Session 6: Chapters 11 and 12
Due April 29, 2009
Role:Word Expert
I chose the word, regicide, from page 221. "To have sheltered the regicides for three years Judges Cave must be the greatest cave of all, they thought." The dictionary defines regicide as the killing or the killer of a ruler. This confused me, so I searched Google and Wikipedia for more information about the three judges, Whalley, Dixwell, and Goffe. Those men were actual historical figures. They sentenced an English king, Charles I, to death in 1649. Then the next king sentenced them to death for the earlier king's execution. So they fled to the American colonies. Eventually, two of them, Goffe and Whalley, hid in Judges Cave on West Rock for three years. West Rock is near New Haven, Connecticut.

Excellent analysis, Adim. You may find more information about Whalley and Goffe on this wiki's "history" page.

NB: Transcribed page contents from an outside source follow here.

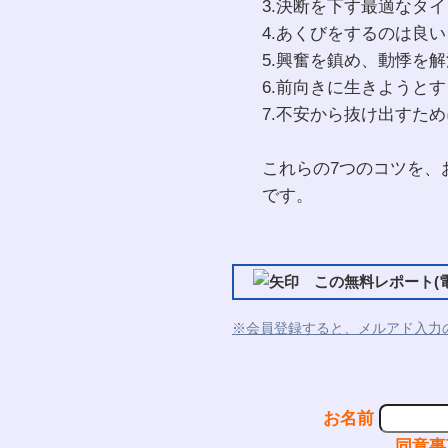
3.決断を下す最適なタ
4.あくびをするのは良
5.興奮を鎮め、動悸を
6.前向きに生きようと
7.不安から抜け出すた
これらの7つのコツを、
です。
この無料レポート(電
※会員登録すると、メルアド入力
お名前
同意事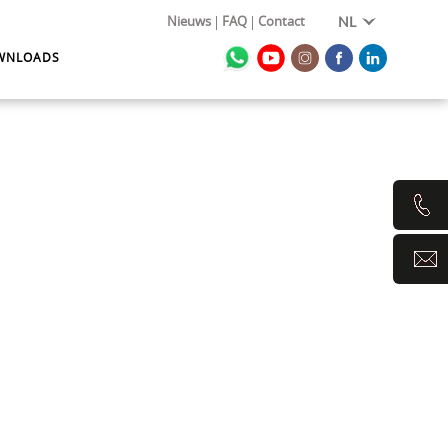
Nieuws
FAQ
Contact
NL
WNLOADS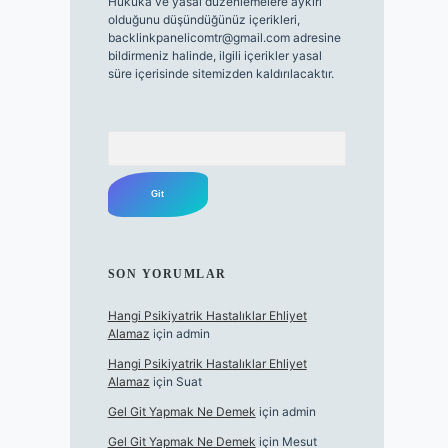
Hukuka ve yasal düzenlemelere aykırı
olduğunu düşündüğünüz içerikleri,
backlinkpanelicomtr@gmail.com
adresine
bildirmeniz halinde, ilgili içerikler yasal
süre içerisinde sitemizden kaldırılacaktır.
Arama
SON YORUMLAR
Hangi Psikiyatrik Hastalıklar Ehliyet
Alamaz
için
admin
Hangi Psikiyatrik Hastalıklar Ehliyet
Alamaz
için
Suat
Gel Git Yapmak Ne Demek
için
admin
Gel Git Yapmak Ne Demek
için
Mesut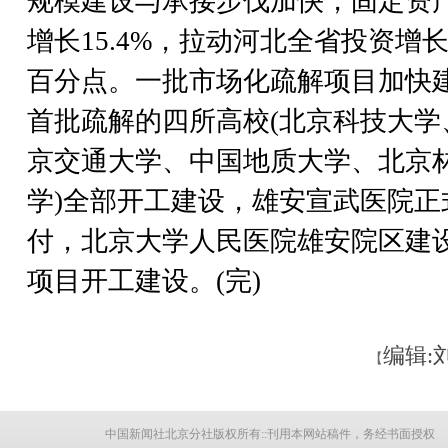
规模建设与承接步伐加快，固定资
增长15.4%，拉动河北全省投资增长1
百分点。一批市场化疏解项目加快
首批疏解的四所高校(北京科技大学
京交通大学、中国地质大学、北京
学)全部开工建设，雄安宣武医院正
付，北京大学人民医院雄安院区建
项目开工建设。(完)
编辑:
【
中国新闻社北京分社版权所有::刊用本网站稿件，务经书面授权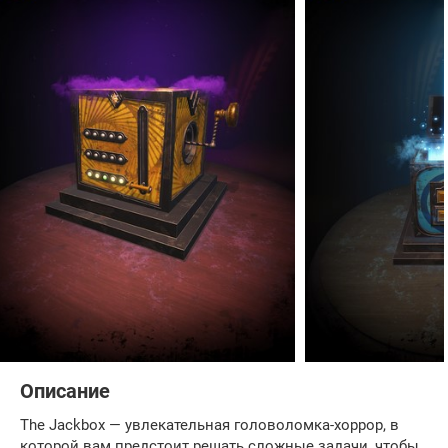
Описание
The Jackbox — увлекательная головоломка-хоррор, в
которой вам предстоит решать сложные задачи, чтобы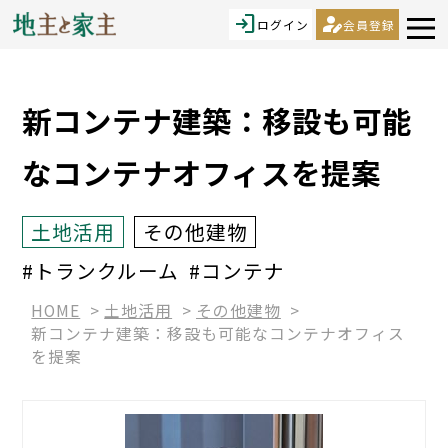
login
person_edit
ログイン
会員登録
新コンテナ建築：移設も可能
なコンテナオフィスを提案
土地活用
その他建物
#トランクルーム
#コンテナ
HOME
土地活用
その他建物
新コンテナ建築：移設も可能なコンテナオフィス
を提案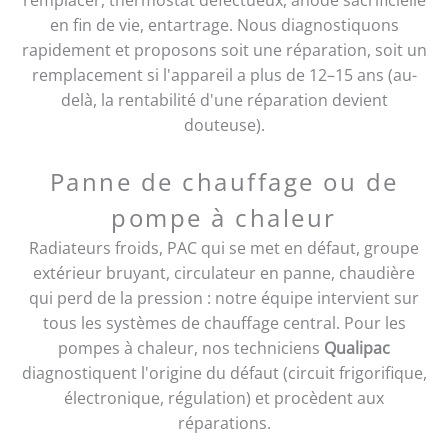
remplacer, thermostat défectueux, anode sacrificielle
en fin de vie, entartrage. Nous diagnostiquons
rapidement et proposons soit une réparation, soit un
remplacement si l'appareil a plus de 12–15 ans (au-
delà, la rentabilité d'une réparation devient
douteuse).
Panne de chauffage ou de
pompe à chaleur
Radiateurs froids, PAC qui se met en défaut, groupe
extérieur bruyant, circulateur en panne, chaudière
qui perd de la pression : notre équipe intervient sur
tous les systèmes de chauffage central. Pour les
pompes à chaleur, nos techniciens
Qualipac
diagnostiquent l'origine du défaut (circuit frigorifique,
électronique, régulation) et procèdent aux
réparations.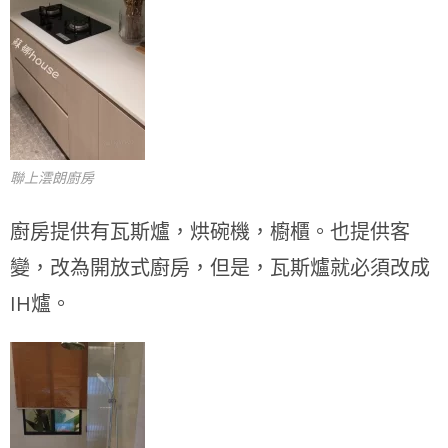
聯上澐朗廚房
廚房提供有瓦斯爐，烘碗機，櫥櫃。也提供客
變，改為開放式廚房，但是，瓦斯爐就必須改成
IH爐。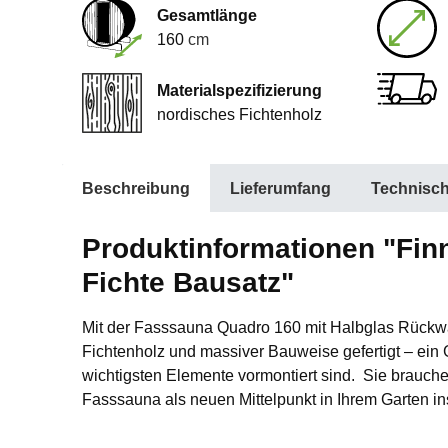
Gesamtlänge
160
cm
Materialspezifizierung
nordisches Fichtenholz
Beschreibung
Lieferumfang
Technisc
Produktinformationen "Fin
Fichte Bausatz"
Mit der Fasssauna Quadro 160 mit Halbglas Rückwa
Fichtenholz und massiver Bauweise gefertigt – ein Ga
wichtigsten Elemente vormontiert sind. Sie brauch
Fasssauna als neuen Mittelpunkt in Ihrem Garten inst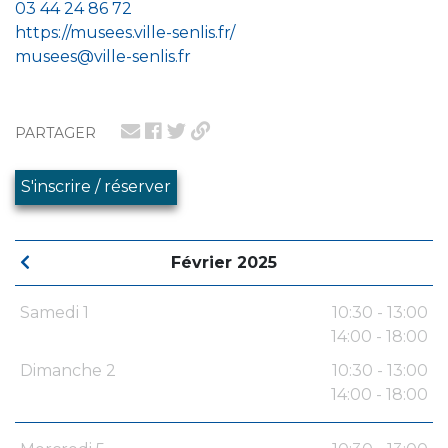
03 44 24 86 72
https://musees.ville-senlis.fr/
musees@ville-senlis.fr
PARTAGER
S'inscrire / réserver
Février 2025
Samedi 1
10:30 - 13:00
14:00 - 18:00
Dimanche 2
10:30 - 13:00
14:00 - 18:00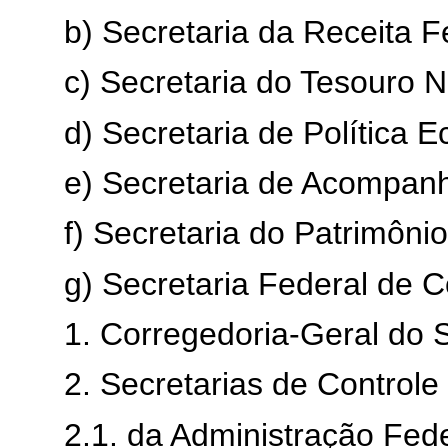
b) Secretaria da Receita F
c) Secretaria do Tesouro N
d) Secretaria de Política 
e) Secretaria de Acompa
f) Secretaria do Patrimôni
g) Secretaria Federal de C
1. Corregedoria-Geral do S
2. Secretarias de Controle 
2.1. da Administração Fed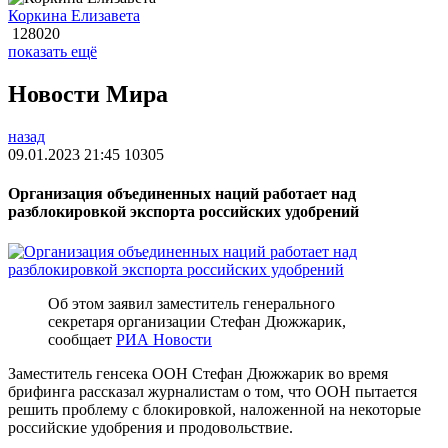
Коркина Елизавета
128020
показать ещё
Новости Мира
назад
09.01.2023 21:45
10305
Организация объединенных наций работает над
разблокировкой экспорта российских удобрений
Об этом заявил заместитель генерального
секретаря организации Стефан Дюжжарик,
сообщает
РИА Новости
Заместитель генсека ООН Стефан Дюжжарик во время
брифинга рассказал журналистам о том, что ООН пытается
решить проблему с блокировкой, наложенной на некоторые
российские удобрения и продовольствие.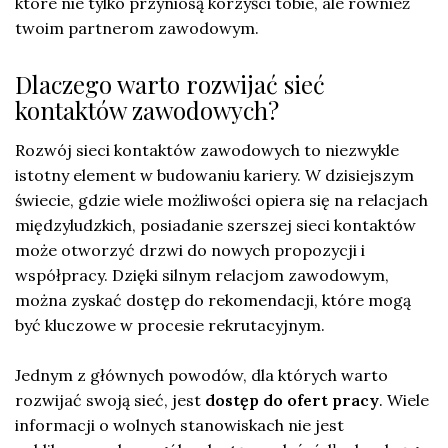
które nie tylko przyniosą korzyści tobie, ale również
twoim partnerom zawodowym.
Dlaczego warto rozwijać sieć
kontaktów zawodowych?
Rozwój sieci kontaktów zawodowych to niezwykle
istotny element w budowaniu kariery. W dzisiejszym
świecie, gdzie wiele możliwości opiera się na relacjach
międzyludzkich, posiadanie szerszej sieci kontaktów
może otworzyć drzwi do nowych propozycji i
współpracy. Dzięki silnym relacjom zawodowym,
można zyskać dostęp do rekomendacji, które mogą
być kluczowe w procesie rekrutacyjnym.
Jednym z głównych powodów, dla których warto
rozwijać swoją sieć, jest
dostęp do ofert pracy
. Wiele
informacji o wolnych stanowiskach nie jest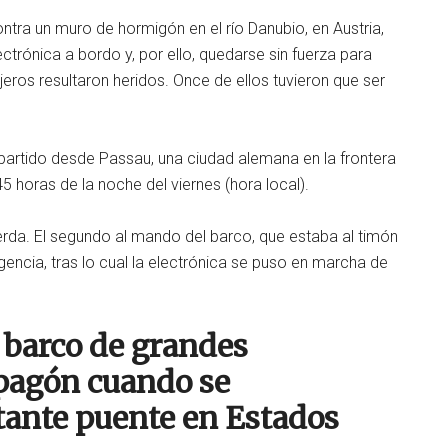
ntra un muro de hormigón en el río Danubio, en Austria,
rónica a bordo y, por ello, quedarse sin fuerza para
ajeros resultaron heridos. Once de ellos tuvieron que ser
partido desde Passau, una ciudad alemana en la frontera
45 horas de la noche del viernes (hora local).
erda. El segundo al mando del barco, que estaba al timón
rgencia, tras lo cual la electrónica se puso en marcha de
o barco de grandes
pagón cuando se
ante puente en Estados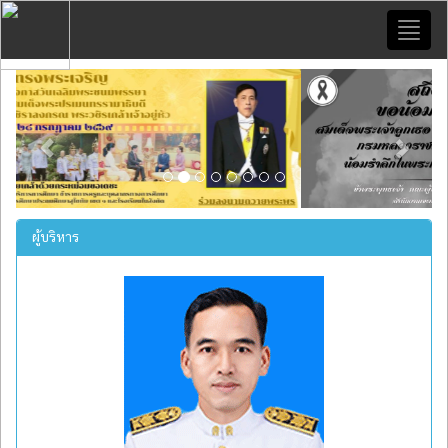
Toggl
naviga
Previous
Next
ผู้บริหาร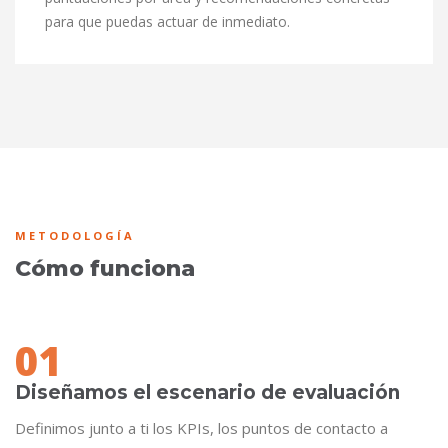
para que puedas actuar de inmediato.
METODOLOGÍA
Cómo funciona
01
Diseñamos el escenario de evaluación
Definimos junto a ti los KPIs, los puntos de contacto a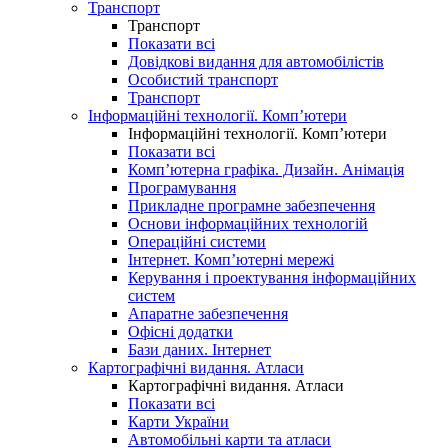
Транспорт
Транспорт
Показати всі
Довідкові видання для автомобілістів
Особистий транспорт
Транспорт
Інформаційні технології. Комп’ютери
Інформаційні технології. Комп’ютери
Показати всі
Комп’ютерна графіка. Дизайн. Анімація
Програмування
Прикладне програмне забезпечення
Основи інформаційних технологій
Операційні системи
Інтернет. Комп’ютерні мережі
Керування і проектування інформаційних
систем
Апаратне забезпечення
Офісні додатки
Бази даних. Інтернет
Картографічні видання. Атласи
Картографічні видання. Атласи
Показати всі
Карти України
Автомобільні карти та атласи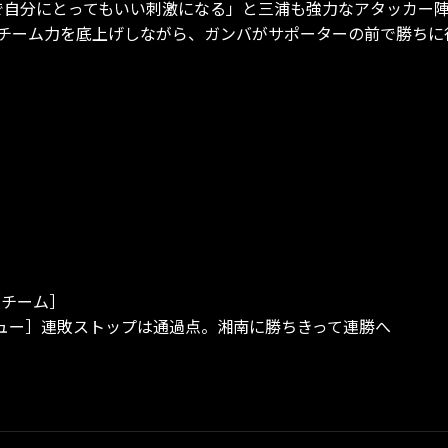
で自分にとってもいい刺激になる」と三浦も強力なアタッカー
チーム力を底上げしながら、ガンバがサポーターの前で勝ちに
［チーム］
ュー］連敗ストップは通過点。湘南に勝ちきって連勝へ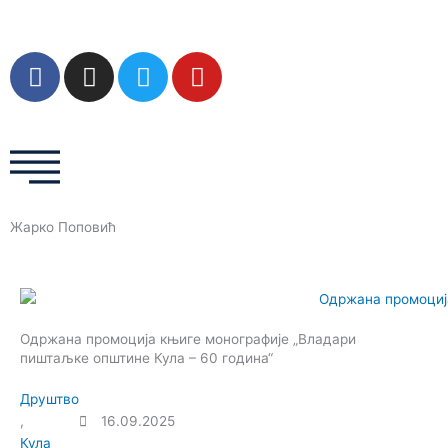
Пређи
на
садржај
F
I
T
Y
a
n
w
o
c
s
i
u
e
t
t
t
b
a
t
u
o
g
e
b
o
r
r
e
Жарко Поповић
k
a
m
Одржана промоција књиге монографије „Владари
пиштаљке општине Кула – 60 година“
Друштво
,
16.09.2025
Кула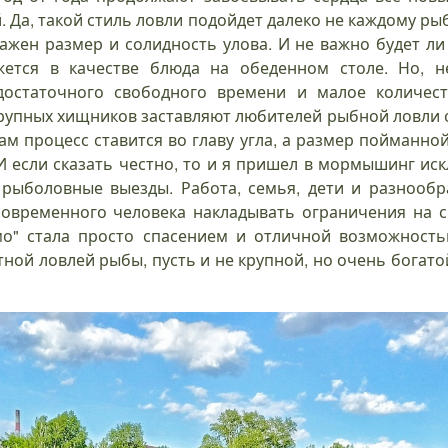
 Да, такой стиль ловли подойдет далеко не каждому ры
важен размер и солидность улова. И не важно будет ли
ется в качестве блюда на обеденном столе. Но, н
 достаточного свободного времени и малое количес
упных хищников заставляют любителей рыбной ловли 
сам процесс ставится во главу угла, а размер пойманно
 И если сказать честно, то и я пришел в мормышинг ис
рыболовные выезды. Работа, семья, дети и разнообр
современного человека накладывать ограничения на с
мо" стала просто спасением и отличной возможность
ртной ловлей рыбы, пусть и не крупной, но очень богат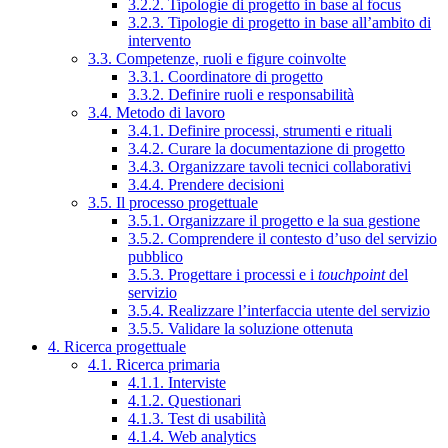
3.2.2. Tipologie di progetto in base al focus
3.2.3. Tipologie di progetto in base all’ambito di
intervento
3.3. Competenze, ruoli e figure coinvolte
3.3.1. Coordinatore di progetto
3.3.2. Definire ruoli e responsabilità
3.4. Metodo di lavoro
3.4.1. Definire processi, strumenti e rituali
3.4.2. Curare la documentazione di progetto
3.4.3. Organizzare tavoli tecnici collaborativi
3.4.4. Prendere decisioni
3.5. Il processo progettuale
3.5.1. Organizzare il progetto e la sua gestione
3.5.2. Comprendere il contesto d’uso del servizio
pubblico
3.5.3. Progettare i processi e i
touchpoint
del
servizio
3.5.4. Realizzare l’interfaccia utente del servizio
3.5.5. Validare la soluzione ottenuta
4. Ricerca progettuale
4.1. Ricerca primaria
4.1.1. Interviste
4.1.2. Questionari
4.1.3. Test di usabilità
4.1.4. Web analytics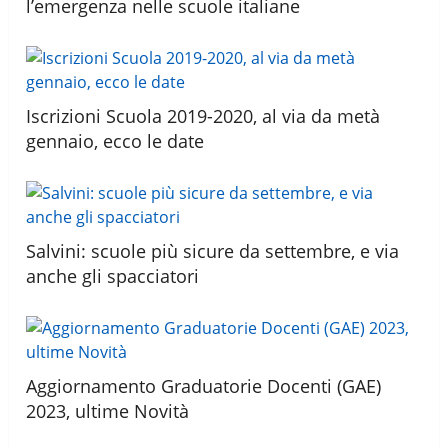
l’emergenza nelle scuole italiane
Iscrizioni Scuola 2019-2020, al via da metà
gennaio, ecco le date
Salvini: scuole più sicure da settembre, e via
anche gli spacciatori
Aggiornamento Graduatorie Docenti (GAE)
2023, ultime Novità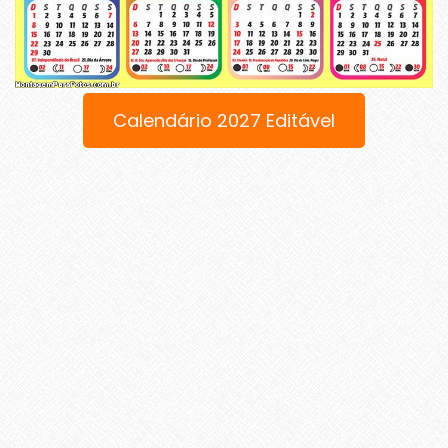
Calendário 2027 Editável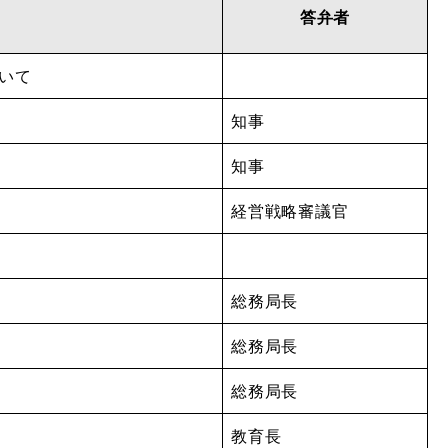
答弁者
ついて
知事
知事
経営戦略審議官
総務局長
総務局長
総務局長
教育長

Session 7: Chapters 13 and 14
Due May 6, 2009
Role: Complimentor

I would like to compliment Ginger Pye for his loyalty to the Pye family. This was demonstrated by his determination to follow Gramma and Uncle Bennie to Jerry and Rachel's house, even though Gramma thought he was a different dog. Ginger demonstrated his true nature, which was trusting and loving. This was shown by his long and affectionate reunion with the Pyes, even though he had been abused by the Bullwinkles. Ginger also displayed intelligence by the way he fit in with the Pye household after a long absence. It seemed as if he had never been away. If I were to give Ginger a reward, it would have to be a friendship award. That is my response.